EXERCISE OBJECTIVE
Copy out each line of the entries below in which the string "הולדת" appears.

Page-level text extractions
=== Begin Enclosure ===
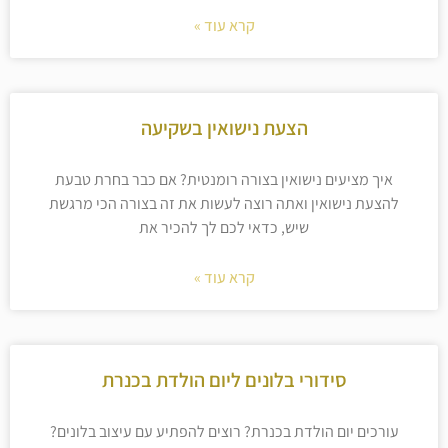
קרא עוד »
הצעת נישואין בשקיעה
איך מציעים נישואין בצורה רומנטית? אם כבר בחרת טבעת
להצעת נישואין ואתה רוצה לעשות את זה בצורה הכי מרגשת
שיש, כדאי לכם לך להכיר את
קרא עוד »
סידורי בלונים ליום הולדת בכנרת
עורכים יום הולדת בכנרת? רוצים להפתיע עם עיצוב בלונים?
=== End Enclosure ===
WRITTEN ANSWER
סידורי בלונים ליום הולדת בכנרת
עורכים יום הולדת בכנרת? רוצים להפתיע עם עיצוב בלונים?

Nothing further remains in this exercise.